Единственный раз на школьных досках вместо циферок появился текст: «Марина стоит и не знает глобально, что ей делать дальше».
«Делать» – ключевое слово. Его производное – действие. Вероятное, даже если мы узнаем (из ремарки, например) о его импульсе, мы не сможем определить местоположение того, кто владеет этим импульсом.
«Оказалось, что мы больше не способны отделить поведение частицы от процесса наблюдения. В результате нам приходится мириться с тем, что законы природы, которые квантовая механика формулирует в математическом виде, имеют отношение не к поведению элементарных частиц как таковых, а только к нашему знанию об этих частицах» (Вернер Гейзенберг).
«Поле», сыгранное в музее «Эрарта» на Васильевском острове, – это «Чайка» XXI века.
Спектакль о новом театре.
«Макс Блэк, или 62 способа подпереть голову рукой» (2015) Хайнера Гёббельса в московском «Электротеатре „Станиславский“», поставленный на основе его же спектакля «Макс Блэк» (1998), – концептуальный и пиротехнический. Но главное – реализующий без угождения публике процесс мышления сам-по-себе. Динамичное, упирающееся в тупики, возгорающееся пространство мысли. Очень конкретное (телесное) пространство и одновременно абстрактное, взывающее к верификации. Этот процесс и такое пространство озвучены текстами Блэка, Витгенштейна, Лихтенберга, Валери. Их транслирует актер «Электротеатра» Александр Пантелеев, вступающий в равноправное и независимое партнерство со звуком (саунд-дизайн – Вилли Бопп, Александр Михлин; живой сэмплинг – Владимир Горлинский), светом (Клаус Грюнберг), пиротехническими эффектами.
«Сравните феномен мышления и феномен горения. Разве огонь, пламя не кажутся нам загадочными? А почему пламя более загадочно, чем стол? – А как вы объясните эту загадку? А как должна быть решена загадка мышления? – А загадка пламени?» (Людвиг Витгенштейн).
Из наследия Макса Блэка внедрена в спектакль генеральная для Гёббельса идея, связанная с «нечеткой логикой» (Блэк ввел в математику фундаментальное понятие «неопределенность»), которую осваивает, с которой экспериментирует артист, вооруженный словесным инструментарием. Но и актер в таком моноспектакле – тоже инструмент.
«Я играю на себе самые разные мелодии. ‹…› – Что ты делаешь целыми днями? – Я изобретаю себя» (Поль Валери).
Когда где-то в середине спектакля Пантелеев открыл в глубине сцены дверь и в зале стало еще холоднее, вдруг почудилось, что это странное, но внятное путешествие в мир познания себя защищено от дежурного интеллектуализма встречей с тактильным, а не только умственным опытом.

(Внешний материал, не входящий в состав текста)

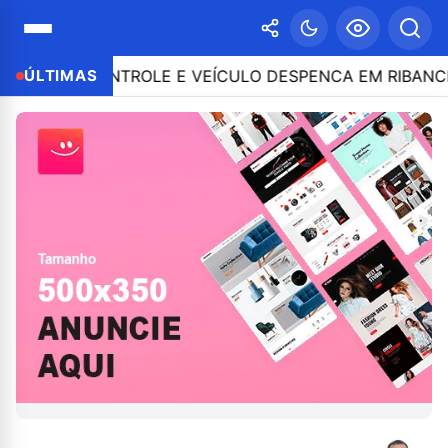
 O CONTROLE E VEÍCULO DESPENCA EM RIBANCEIRA C
ÚLTIMAS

Впрочем, разнообразный чувственный опыт принадлежит в этом спектакле и предметам – вентилятору, старому проигрывателю, велосипеду и т. д. Эти предметы существуют на сцене в активном режиме, в спонтанных реакциях. Внезапные вспышки пламени, короткие электрические замыкания, искрометные разряды отзываются теоретическим и практическим экспериментам героя Пантелеева.
«Сольный концерт для одинокого мозга. Иногда энергия приливает к голове, и я наслаждаюсь мышлением ради мышления – это чистое мышление, сравнимое с расслаблением и напряжением мышц пловца, рассекающего воду, у которого температура тела» (Поль Валери).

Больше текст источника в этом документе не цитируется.